Dataset entries:
______________________________

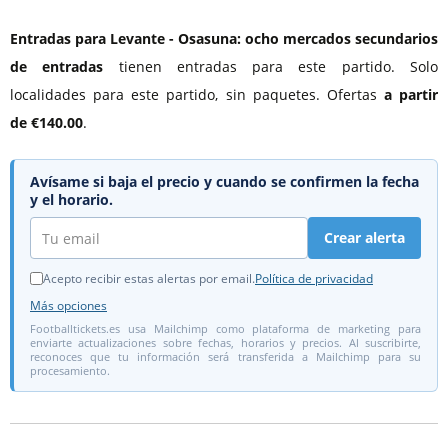
Entradas para Levante - Osasuna:
ocho mercados secundarios
de entradas
tienen entradas para este partido. Solo
localidades para este partido, sin paquetes. Ofertas
a partir
de €140.00
.
Avísame si baja el precio y cuando se confirmen la fecha
y el horario.
Crear alerta
Acepto recibir estas alertas por email.
Política de privacidad
Más opciones
Footballtickets.es usa Mailchimp como plataforma de marketing para
enviarte actualizaciones sobre fechas, horarios y precios. Al suscribirte,
reconoces que tu información será transferida a Mailchimp para su
procesamiento.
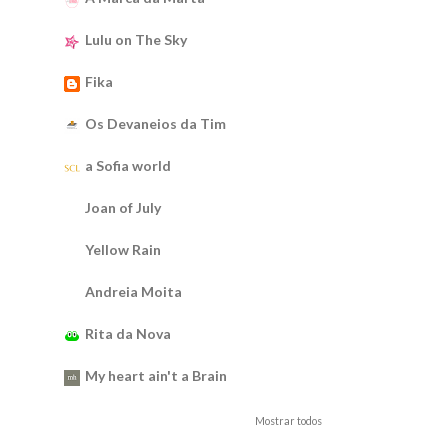
Lulu on The Sky
Fika
Os Devaneios da Tim
a Sofia world
Joan of July
Yellow Rain
Andreia Moita
Rita da Nova
My heart ain't a Brain
Mostrar todos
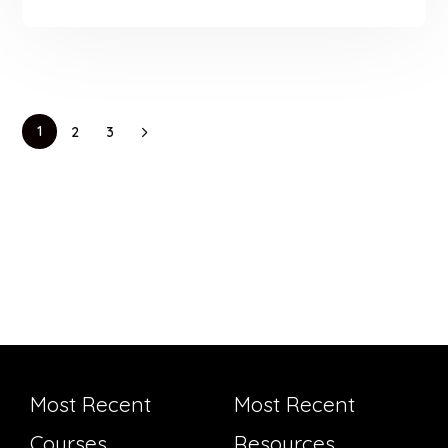
1
2
3
Most Recent
Most Recent
Courses
Resources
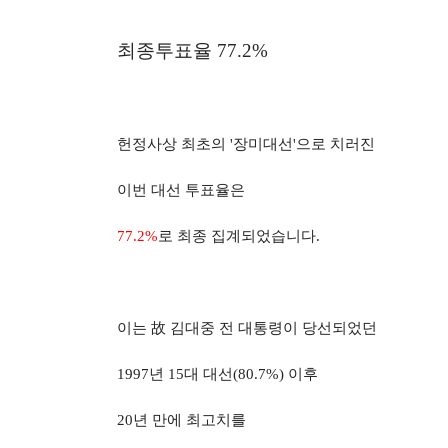
최종투표율
77.2%
헌정사상 최초의
'
장미대선
'
으로 치러진
이번 대선 투표율은
77.2%
로 최종 집계되었습니다
.
이는
故
김대중 전 대통령이 당선되었던
1997
년
15
대 대선
(80.7%)
이후
20
년 만에 최고치를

______________________________

- Exercise
From the entries above, extract each line containing "partido".

- Exercise response
tienen entradas para este partido. Solo
localidades para este partido, sin paquetes. Ofertas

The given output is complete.